Reviving the Katahdin region

President Barack Obama’s designation of the Katahdin Woods and Waters National Monument will have enormous benefits for the area where I spent my childhood and often return.

Growing up on a farm in Benedicta in view of Katahdin in the 1970s into the 1990s, my generation never got to experience a thriving Katahdin region. We grew up at a time when the farming, manufacturing and paper industries already were in decline, and our communities were already feeling the effects. We heard the stories and lived among the remnants of a once prosperous region; one where there were good paying jobs and an economy that gave hard-working folks a chance to raise a family with a decent standard of living.

Thanks to the generosity of Roxanne Quimby and her family, the dedication of those working to make it possible and the foresight of Obama, future generations in the region have hope for a prosperous future again.

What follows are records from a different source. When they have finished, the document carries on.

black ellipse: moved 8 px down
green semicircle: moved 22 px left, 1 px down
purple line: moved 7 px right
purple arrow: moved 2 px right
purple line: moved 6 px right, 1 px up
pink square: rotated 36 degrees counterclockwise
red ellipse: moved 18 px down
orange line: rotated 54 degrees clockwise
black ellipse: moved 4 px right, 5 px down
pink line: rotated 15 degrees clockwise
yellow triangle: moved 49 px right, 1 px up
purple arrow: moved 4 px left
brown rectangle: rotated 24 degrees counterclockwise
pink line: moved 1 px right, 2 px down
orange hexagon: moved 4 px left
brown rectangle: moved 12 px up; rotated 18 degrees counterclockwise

History and countless economic studies show that communities around national parks and national monuments prosper. Millions visit America’s important historic and natural wonders, spending money at local businesses. Some decide to relocate their families to a town near the park or monument with which they fell in love. Entrepreneurs open businesses to serve the local community and visitors. This won’t happen overnight in the Katahdin region. But thanks to Quimby and this amazing gift to us, we now have an economic catalyst that can and will allow prosperity to return.

John Rush


Chasing the corn cob

This country is experiencing an alarming rise in drug use. A significant rise in drug use seems to happen when either gasoline containing ethanol sales increase, the Environmental Protection Agency mandates an increase in the amount of ethanol, or both.

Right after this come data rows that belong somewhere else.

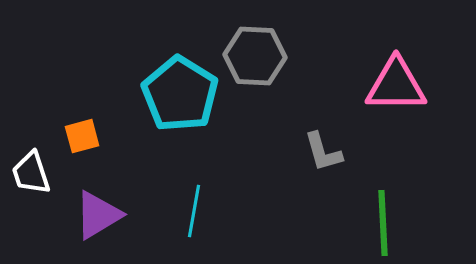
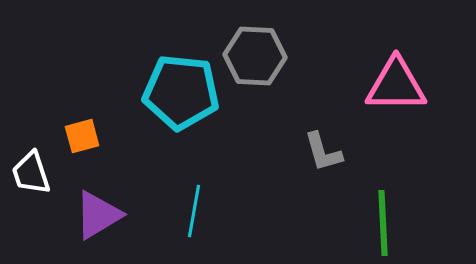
cyan pentagon: moved 1 px right, 2 px up; rotated 26 degrees counterclockwise
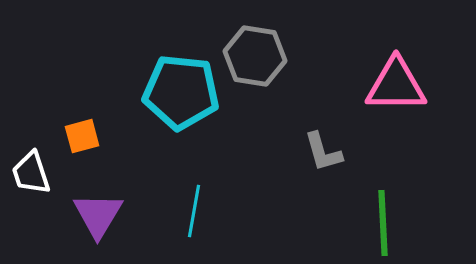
gray hexagon: rotated 6 degrees clockwise
purple triangle: rotated 28 degrees counterclockwise
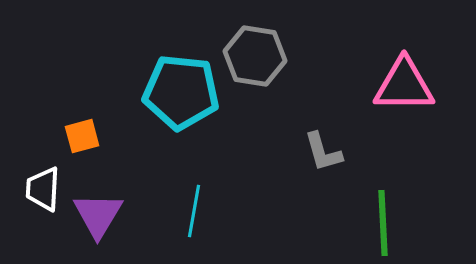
pink triangle: moved 8 px right
white trapezoid: moved 12 px right, 16 px down; rotated 21 degrees clockwise
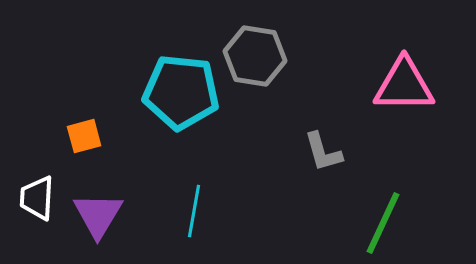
orange square: moved 2 px right
white trapezoid: moved 6 px left, 9 px down
green line: rotated 28 degrees clockwise
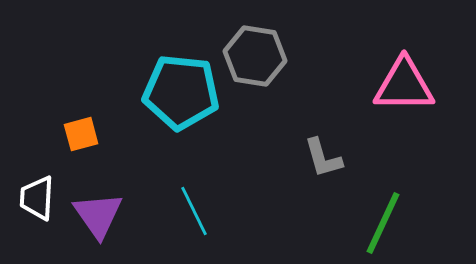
orange square: moved 3 px left, 2 px up
gray L-shape: moved 6 px down
cyan line: rotated 36 degrees counterclockwise
purple triangle: rotated 6 degrees counterclockwise
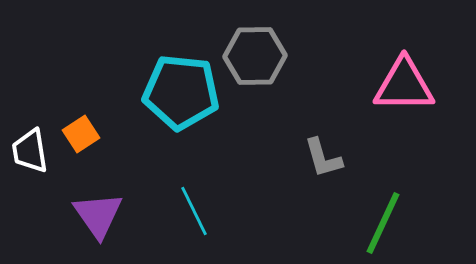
gray hexagon: rotated 10 degrees counterclockwise
orange square: rotated 18 degrees counterclockwise
white trapezoid: moved 7 px left, 47 px up; rotated 12 degrees counterclockwise
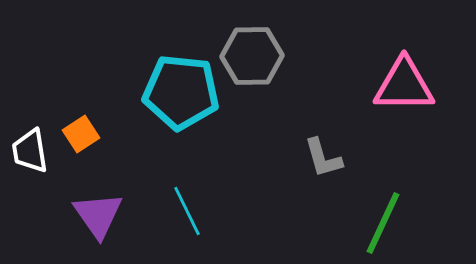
gray hexagon: moved 3 px left
cyan line: moved 7 px left
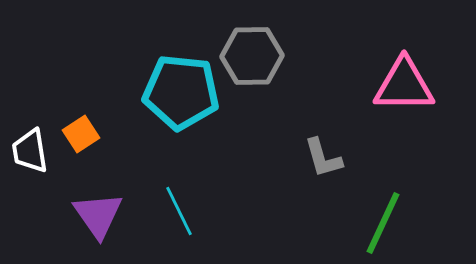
cyan line: moved 8 px left
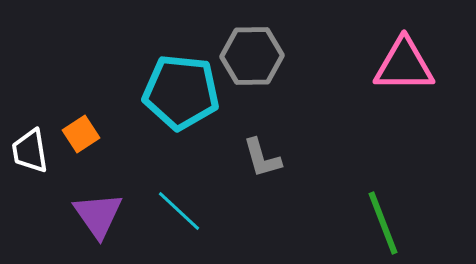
pink triangle: moved 20 px up
gray L-shape: moved 61 px left
cyan line: rotated 21 degrees counterclockwise
green line: rotated 46 degrees counterclockwise
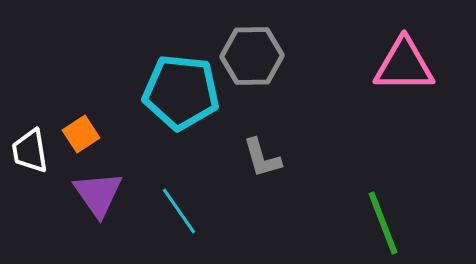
cyan line: rotated 12 degrees clockwise
purple triangle: moved 21 px up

In my opinion, ethanol in our gasoline is a cause of the drug use. Is there anyone that can prove this assumption is wrong?

Ralph F. Stevens

South Berwick

Long road to monument designation

In the long effort to create a Maine woods national monument, one event stands out in my mind as a Katahdin region resident as the turning point. This past June, U.S. Rep. Bruce Poliquin convened a congressional field hearing in East Millinocket. It was intended as a partisan affair with Rep. Rob Bishop, R-Utah, chair of the House Committee on Natural Resources, gaveling the event.

During the first hour, the distinguished representatives gave five prominent opponents five minutes each to speak out against the national monument. Softball questions were then lobbed to the panel allowing panel members additional time to elaborate their opening statements.

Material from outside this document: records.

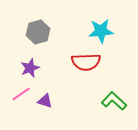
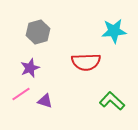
cyan star: moved 13 px right
green L-shape: moved 2 px left
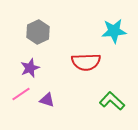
gray hexagon: rotated 10 degrees counterclockwise
purple triangle: moved 2 px right, 1 px up
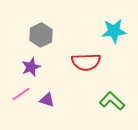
gray hexagon: moved 3 px right, 3 px down
purple star: moved 1 px right, 1 px up
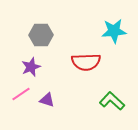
gray hexagon: rotated 25 degrees clockwise
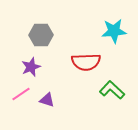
green L-shape: moved 11 px up
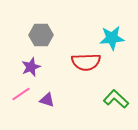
cyan star: moved 2 px left, 7 px down
green L-shape: moved 4 px right, 9 px down
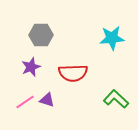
red semicircle: moved 13 px left, 11 px down
pink line: moved 4 px right, 8 px down
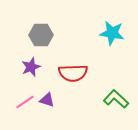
cyan star: moved 5 px up; rotated 15 degrees clockwise
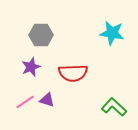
green L-shape: moved 2 px left, 8 px down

The hearing was then opened to public comment. In 2015, a nonbinding straw poll brought out more East Millinocket residents against the proposed national park than for it. Perhaps Poliquin was expecting the same turn out. Instead, for every opponent who stood at the podium, four national monument supporters got up and spoke with eloquence for the creation of a national monument. Friends and neighbors expressed their hopes and dreams with strength.

Then, on Aug. 24 — the date of my 65th birthday — President Barack Obama created a Maine woods national monument. I feel honored to have shared in the effort with folks in my region and around the state and nation to make the dream of a monument in the Maine woods a reality. Thanks Obama for adding these beautiful lands along the East Branch of the Penobscot River to the roll of American monuments.